Saturday, November 22, 2008

Aliens Stole My Dead Leaves!

I came home and the garbage gate was open. I've talked about this before, and I'm too lazy and forgetful to link it here, but we have a weird little house for our garbage cans. It's separate from the people house and it has two gates, one from the inside of the fence, for us to put our garbage in, and one from the outside of the fence, so the garbage men can get the garbage out.

Anyway, the inside gate was open. And because I'm a slight bit paranoid, I interrogated asked the children nicely which one of them had left the gate open. They all lied through their teeth claimed innocence.

When I approached the front door, I noticed the pile of leaves, that I had been keeping there because I really enjoy it when dead leaves fly into my house when I open the door and not because I was too damn lazy to sweep and rake, was gone. I looked around the yard and noticed an absence of leaves.

That's right. Aliens Zombies The Terminator Someone broke into my yard and RAKED all of my leaves.

It's days like this that Poland rocks!

As long as they weren't just clearing a path so that they don't slip and fall when they make off with all my belongings.

Thursday, November 20, 2008

The Wisdom of Children

Pooh has had to make periodic trips out of Poland due to his health issues. Whenever he leaves, Piglet misses him tremendously, because there's no one for him to torment Stewie fights back he loves his brother so much.

Piglet, Stewie and I were having dinner the ONE night that Pooh was gone (Tigger was at play practice) and Piglet asked about Pooh.

Piglet - What's wrong with Pooh?

Me - Well, the doctor says that everyone has hair in their noses, you know?

Piglet - Yes.

Me - Pooh is missing that hair.

Piglet - Oh, okay. So the boogers just keep coming out because they're like "Whee! It's like a slide!"
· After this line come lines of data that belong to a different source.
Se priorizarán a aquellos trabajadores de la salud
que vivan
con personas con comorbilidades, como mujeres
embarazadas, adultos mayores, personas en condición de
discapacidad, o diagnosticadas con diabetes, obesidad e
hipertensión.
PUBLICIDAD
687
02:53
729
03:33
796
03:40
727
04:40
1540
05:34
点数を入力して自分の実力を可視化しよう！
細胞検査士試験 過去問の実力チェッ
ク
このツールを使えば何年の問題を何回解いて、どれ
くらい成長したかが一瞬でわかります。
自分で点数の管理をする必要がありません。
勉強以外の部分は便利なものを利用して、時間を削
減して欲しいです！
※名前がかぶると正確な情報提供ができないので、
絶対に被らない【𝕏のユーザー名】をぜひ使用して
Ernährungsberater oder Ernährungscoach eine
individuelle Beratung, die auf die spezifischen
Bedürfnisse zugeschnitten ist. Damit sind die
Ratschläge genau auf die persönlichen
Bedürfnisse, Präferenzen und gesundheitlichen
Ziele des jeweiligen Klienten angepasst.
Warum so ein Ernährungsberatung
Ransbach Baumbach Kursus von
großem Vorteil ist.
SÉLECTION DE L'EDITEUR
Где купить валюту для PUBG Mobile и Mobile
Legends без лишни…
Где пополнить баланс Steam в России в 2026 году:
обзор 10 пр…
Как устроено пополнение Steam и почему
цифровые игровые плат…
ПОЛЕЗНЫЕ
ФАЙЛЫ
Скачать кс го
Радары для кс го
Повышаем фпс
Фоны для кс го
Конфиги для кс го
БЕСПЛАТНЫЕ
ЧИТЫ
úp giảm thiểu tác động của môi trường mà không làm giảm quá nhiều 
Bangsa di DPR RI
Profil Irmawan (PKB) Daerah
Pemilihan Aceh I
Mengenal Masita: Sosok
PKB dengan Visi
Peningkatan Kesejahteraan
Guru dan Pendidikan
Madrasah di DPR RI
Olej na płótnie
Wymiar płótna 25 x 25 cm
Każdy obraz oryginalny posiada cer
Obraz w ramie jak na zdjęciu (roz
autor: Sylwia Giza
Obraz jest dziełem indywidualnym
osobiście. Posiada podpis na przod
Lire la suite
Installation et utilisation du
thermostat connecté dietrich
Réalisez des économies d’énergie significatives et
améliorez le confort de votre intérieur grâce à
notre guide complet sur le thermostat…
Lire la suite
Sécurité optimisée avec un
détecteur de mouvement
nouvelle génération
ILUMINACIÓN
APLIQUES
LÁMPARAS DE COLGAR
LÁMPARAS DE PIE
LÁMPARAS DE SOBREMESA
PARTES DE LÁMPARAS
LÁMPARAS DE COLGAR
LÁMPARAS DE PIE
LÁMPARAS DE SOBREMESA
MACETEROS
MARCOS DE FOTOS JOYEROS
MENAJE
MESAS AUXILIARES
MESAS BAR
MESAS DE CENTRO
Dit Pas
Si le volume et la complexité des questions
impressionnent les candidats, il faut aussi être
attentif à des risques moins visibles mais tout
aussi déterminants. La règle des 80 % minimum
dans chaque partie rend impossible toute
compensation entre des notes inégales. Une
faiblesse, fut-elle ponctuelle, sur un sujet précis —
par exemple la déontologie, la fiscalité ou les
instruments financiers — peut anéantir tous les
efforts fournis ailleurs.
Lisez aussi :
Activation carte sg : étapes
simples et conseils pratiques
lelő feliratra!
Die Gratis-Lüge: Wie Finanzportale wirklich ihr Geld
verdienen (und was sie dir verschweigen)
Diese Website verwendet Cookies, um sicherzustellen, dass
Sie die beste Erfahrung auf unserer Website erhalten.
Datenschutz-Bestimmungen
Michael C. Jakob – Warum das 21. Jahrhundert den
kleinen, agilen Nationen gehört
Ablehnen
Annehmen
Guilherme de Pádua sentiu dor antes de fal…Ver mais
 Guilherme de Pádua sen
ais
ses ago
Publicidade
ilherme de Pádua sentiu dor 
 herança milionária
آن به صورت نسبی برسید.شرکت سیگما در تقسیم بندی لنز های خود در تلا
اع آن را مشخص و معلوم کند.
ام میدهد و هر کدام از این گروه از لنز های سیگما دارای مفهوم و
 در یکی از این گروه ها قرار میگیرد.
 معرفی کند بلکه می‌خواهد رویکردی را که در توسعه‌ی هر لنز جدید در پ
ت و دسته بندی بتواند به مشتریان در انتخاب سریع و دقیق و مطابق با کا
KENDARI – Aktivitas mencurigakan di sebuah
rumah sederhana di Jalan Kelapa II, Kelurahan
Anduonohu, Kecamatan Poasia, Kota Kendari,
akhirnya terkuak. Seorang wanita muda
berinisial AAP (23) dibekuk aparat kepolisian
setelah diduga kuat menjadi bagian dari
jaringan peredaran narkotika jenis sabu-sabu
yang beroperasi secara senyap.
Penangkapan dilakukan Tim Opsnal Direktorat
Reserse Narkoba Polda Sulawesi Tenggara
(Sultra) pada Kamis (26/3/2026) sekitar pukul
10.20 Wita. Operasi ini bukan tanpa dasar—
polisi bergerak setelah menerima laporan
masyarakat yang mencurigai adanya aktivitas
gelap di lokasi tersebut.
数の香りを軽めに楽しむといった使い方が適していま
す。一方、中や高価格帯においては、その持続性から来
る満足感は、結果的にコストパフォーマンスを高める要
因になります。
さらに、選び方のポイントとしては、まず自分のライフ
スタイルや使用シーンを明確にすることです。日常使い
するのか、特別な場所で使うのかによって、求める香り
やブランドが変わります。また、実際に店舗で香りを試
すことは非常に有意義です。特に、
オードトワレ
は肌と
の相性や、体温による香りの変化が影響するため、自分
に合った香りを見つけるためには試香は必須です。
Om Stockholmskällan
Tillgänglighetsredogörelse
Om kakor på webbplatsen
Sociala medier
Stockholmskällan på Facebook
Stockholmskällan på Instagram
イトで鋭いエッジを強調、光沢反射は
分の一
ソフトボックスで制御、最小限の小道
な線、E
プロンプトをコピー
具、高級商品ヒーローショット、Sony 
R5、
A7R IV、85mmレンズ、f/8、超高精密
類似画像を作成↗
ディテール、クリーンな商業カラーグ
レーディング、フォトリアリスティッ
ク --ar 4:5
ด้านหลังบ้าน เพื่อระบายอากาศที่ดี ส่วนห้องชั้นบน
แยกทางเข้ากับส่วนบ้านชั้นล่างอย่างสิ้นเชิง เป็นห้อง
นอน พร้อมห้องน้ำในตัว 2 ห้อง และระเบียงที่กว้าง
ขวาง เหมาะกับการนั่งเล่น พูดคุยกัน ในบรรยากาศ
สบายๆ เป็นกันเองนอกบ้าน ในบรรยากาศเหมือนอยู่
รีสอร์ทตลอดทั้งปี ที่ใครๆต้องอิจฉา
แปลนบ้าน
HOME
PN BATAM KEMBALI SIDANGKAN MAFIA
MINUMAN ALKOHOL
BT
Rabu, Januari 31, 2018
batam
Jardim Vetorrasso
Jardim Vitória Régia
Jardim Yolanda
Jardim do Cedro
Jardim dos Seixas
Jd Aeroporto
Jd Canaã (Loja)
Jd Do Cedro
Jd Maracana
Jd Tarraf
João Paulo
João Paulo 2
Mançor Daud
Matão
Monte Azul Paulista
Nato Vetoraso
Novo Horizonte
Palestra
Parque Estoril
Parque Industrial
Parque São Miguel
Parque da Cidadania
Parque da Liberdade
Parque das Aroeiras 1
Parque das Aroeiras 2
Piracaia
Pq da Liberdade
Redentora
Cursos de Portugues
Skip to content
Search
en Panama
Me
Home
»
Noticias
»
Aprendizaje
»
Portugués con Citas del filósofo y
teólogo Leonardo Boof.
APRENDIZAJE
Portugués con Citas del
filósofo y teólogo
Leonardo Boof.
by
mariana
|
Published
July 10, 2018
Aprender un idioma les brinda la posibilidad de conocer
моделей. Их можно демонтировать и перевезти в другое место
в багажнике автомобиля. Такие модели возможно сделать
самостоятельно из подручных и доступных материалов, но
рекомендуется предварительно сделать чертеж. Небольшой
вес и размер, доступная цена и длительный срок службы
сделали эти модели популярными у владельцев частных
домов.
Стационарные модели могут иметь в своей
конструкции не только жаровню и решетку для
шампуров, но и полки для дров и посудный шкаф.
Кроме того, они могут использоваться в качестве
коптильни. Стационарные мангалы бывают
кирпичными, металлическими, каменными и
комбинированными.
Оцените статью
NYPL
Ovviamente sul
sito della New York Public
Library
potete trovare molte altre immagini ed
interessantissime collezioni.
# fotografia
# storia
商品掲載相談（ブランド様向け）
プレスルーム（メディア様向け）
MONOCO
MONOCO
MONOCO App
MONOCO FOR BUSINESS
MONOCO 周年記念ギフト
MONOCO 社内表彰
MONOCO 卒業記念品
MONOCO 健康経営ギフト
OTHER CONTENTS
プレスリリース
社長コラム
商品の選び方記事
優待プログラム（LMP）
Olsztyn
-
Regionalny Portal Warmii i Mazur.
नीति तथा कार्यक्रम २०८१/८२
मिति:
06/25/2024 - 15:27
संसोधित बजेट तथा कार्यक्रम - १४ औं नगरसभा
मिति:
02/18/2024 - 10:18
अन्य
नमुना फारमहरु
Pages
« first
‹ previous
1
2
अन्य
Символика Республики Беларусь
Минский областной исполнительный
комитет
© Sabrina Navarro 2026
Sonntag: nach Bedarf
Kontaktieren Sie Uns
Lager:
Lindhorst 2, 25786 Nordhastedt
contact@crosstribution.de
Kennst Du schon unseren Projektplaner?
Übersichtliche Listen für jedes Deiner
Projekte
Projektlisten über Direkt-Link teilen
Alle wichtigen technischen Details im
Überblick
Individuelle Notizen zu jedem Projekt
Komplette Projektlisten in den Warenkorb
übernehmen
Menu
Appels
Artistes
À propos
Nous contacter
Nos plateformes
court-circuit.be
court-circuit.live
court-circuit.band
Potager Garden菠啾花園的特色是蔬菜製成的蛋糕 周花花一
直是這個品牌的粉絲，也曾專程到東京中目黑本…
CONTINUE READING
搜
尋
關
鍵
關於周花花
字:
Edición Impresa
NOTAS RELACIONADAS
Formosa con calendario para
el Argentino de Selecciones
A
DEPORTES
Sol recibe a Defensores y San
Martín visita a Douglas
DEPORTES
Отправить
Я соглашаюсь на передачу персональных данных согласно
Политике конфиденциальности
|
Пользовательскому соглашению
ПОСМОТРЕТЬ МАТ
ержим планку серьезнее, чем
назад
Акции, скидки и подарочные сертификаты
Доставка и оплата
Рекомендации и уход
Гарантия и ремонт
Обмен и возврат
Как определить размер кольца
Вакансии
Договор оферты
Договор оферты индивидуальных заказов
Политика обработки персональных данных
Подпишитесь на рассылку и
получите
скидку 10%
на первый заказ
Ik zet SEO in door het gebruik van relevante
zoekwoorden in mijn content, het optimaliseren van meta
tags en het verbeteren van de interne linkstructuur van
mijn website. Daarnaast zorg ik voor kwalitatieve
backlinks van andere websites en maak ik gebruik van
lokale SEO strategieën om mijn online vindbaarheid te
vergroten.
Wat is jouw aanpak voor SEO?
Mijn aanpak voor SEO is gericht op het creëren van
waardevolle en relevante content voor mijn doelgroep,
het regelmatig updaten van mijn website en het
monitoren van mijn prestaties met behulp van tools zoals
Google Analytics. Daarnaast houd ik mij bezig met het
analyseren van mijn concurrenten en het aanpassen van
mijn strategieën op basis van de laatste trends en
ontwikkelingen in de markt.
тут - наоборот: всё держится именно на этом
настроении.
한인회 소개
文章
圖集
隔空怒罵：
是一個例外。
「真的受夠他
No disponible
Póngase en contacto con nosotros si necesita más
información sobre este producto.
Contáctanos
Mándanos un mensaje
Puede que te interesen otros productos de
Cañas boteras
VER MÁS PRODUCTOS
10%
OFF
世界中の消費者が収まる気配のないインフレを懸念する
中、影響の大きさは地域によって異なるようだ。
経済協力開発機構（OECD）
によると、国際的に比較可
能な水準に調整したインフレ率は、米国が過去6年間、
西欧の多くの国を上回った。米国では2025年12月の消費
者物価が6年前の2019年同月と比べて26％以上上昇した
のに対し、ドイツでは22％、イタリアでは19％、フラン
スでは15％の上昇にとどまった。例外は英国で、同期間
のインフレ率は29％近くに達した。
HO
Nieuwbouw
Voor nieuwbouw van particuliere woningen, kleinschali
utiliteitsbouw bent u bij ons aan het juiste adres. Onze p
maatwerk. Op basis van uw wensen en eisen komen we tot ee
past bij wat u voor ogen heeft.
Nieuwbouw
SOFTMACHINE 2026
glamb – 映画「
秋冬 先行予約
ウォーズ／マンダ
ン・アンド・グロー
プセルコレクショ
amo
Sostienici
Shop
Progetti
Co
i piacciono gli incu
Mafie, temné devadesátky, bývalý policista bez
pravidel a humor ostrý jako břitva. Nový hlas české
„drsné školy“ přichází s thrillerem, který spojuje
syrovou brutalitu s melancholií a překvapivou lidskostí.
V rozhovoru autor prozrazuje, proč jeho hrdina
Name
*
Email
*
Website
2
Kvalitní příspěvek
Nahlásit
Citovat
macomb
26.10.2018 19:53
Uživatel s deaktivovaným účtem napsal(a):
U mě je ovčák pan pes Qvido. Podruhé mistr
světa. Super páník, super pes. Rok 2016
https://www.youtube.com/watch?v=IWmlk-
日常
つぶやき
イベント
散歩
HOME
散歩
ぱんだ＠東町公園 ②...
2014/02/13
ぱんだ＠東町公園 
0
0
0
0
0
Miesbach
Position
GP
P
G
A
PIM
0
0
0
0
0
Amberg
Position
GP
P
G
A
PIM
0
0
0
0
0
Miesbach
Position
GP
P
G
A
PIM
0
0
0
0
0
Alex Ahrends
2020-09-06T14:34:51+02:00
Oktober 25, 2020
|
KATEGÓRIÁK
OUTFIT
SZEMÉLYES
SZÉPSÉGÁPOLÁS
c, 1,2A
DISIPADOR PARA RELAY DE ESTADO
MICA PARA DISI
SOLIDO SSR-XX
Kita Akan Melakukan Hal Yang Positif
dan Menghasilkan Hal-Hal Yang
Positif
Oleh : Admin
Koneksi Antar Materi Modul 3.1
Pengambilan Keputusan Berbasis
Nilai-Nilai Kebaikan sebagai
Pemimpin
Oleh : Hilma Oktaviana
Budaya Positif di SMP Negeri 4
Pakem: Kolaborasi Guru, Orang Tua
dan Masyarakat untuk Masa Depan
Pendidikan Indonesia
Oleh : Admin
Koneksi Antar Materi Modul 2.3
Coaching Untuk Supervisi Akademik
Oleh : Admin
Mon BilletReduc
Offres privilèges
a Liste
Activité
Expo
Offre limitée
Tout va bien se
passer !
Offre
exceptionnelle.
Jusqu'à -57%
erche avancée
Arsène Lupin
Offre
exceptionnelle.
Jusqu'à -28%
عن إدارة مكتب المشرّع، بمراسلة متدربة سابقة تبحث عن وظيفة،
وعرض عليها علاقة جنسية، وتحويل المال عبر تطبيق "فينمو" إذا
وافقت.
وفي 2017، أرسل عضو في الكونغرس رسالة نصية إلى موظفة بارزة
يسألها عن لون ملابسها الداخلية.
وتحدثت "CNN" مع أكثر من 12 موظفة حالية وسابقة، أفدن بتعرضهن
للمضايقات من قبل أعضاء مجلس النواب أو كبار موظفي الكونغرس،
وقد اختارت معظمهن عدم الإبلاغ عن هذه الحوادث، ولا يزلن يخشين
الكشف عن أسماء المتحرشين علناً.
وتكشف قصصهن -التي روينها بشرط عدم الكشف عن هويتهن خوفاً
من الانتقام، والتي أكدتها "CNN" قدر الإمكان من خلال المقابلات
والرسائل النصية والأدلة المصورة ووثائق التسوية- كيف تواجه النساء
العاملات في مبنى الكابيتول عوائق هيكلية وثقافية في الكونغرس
Me - Yes. Exactly like that.

Tuesday, November 18, 2008

Blaze, or not...

So you may have seen this comment yesterday (followed by my embarrassing confession of how I actually blog):


This from my real life friend. Thanks;).

So, um, Stewie burned his right hand. He opened the oven door while I was cooking AND IN THE SAME ROOM and touched the 400 degree F oven full on with open palm.

Yeah, that kind of sucked.

So we made a trip to the E.R.

As I sat in the E.R., that must have been built in about 1945 and has not been remodeled since, on Friday/date night with The evil youngest one Stewie, I noticed a few weird little things about Poland. First of all, they don't have fancy "triage" in the E.R. It's just whoever shows up first. Just like every other doctor's appointment. "Yeah, yeah, 3rd degree burns, Wait your turn!"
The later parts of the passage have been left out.